I eat at least one steak a day.
Just don't ruin it with sauces.... use Montreal Steak or some other seasoning instead of bbq sauce.


----------



## Bigjay73 (Nov 12, 2014)

Never looked it up, but filet is probably low in fat. You ever think about trying buffalo? It's delicious and also lean. Me, I don't worry about it. Give me a juicy ribeye anyday.  And yeah, no sauce goes on my steak. I will sometimes mix some butter and blue cheese and put a scoop on top of a sizzling steak.
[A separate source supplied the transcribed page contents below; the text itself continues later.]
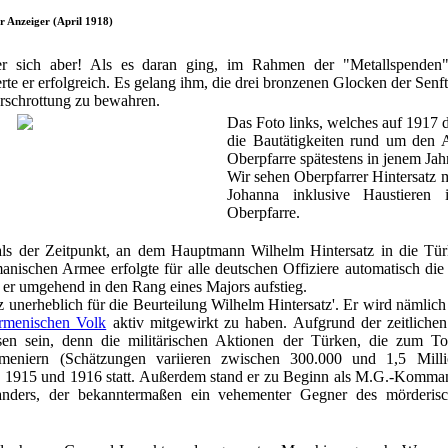
r Anzeiger (April 1918)
 er sich aber! Als es daran ging, im Rahmen der "Metallspenden
rte er erfolgreich. Es gelang ihm, die drei bronzenen Glocken der Sen
rschrottung zu bewahren.
Das Foto links, welches auf 1917 d
die Bautätigkeiten rund um den
Oberpfarre spätestens in jenem Ja
Wir sehen Oberpfarrer Hintersatz 
Johanna inklusive Haustieren
Oberpfarre.
als der Zeitpunkt, an dem Hauptmann Wilhelm Hintersatz in die Tü
nischen Armee erfolgte für alle deutschen Offiziere automatisch die
 er umgehend in den Rang eines Majors aufstieg.
z unerheblich für die Beurteilung Wilhelm Hintersatz'. Er wird nämlich
rmenischen Volk
aktiv mitgewirkt zu haben. Aufgrund der zeitliche
en sein, denn die militärischen Aktionen der Türken, die zum T
eniern (Schätzungen variieren zwischen 300.000 und 1,5 Milli
n 1915 und 1916 statt. Außerdem stand er zu Beginn als M.G.-Komma
nders, der bekanntermaßen ein vehementer Gegner des mörderis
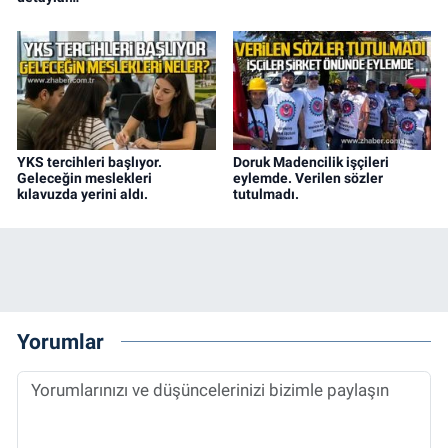
YKS tercihleri başlıyor.
Doruk Madencilik işçileri
Geleceğin meslekleri
eylemde. Verilen sözler
kılavuzda yerini aldı.
tutulmadı.
Yorumlar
That's the cat's ass right there.


----------



## 1HungLo (Nov 13, 2014)

Sirloin is pretty lean.


----------



## Beast666 (Nov 16, 2014)

1DAVE said:


> Hey guys,
> Here's my deal I've been on a super clean low carb low fat diet trying to trim down and lower the bf% before I cycle, it seems I'm eating fish chicken veg. fish chicken veg. Etc...  I'm a f-ing carnivore and I'm having a hard time not grilling some t bones, porterhouse, or ribeyes, Will those weekend bbqs kill my goals?
> 
> Thanx



Feel free to have 92% or leaner steak(sirloin, filet etc), bison, or burgers bro. One meal per day of it and you'll see ZERO adverse results. I don't stop eating red met until about 4-6 weeks out from a show.


----------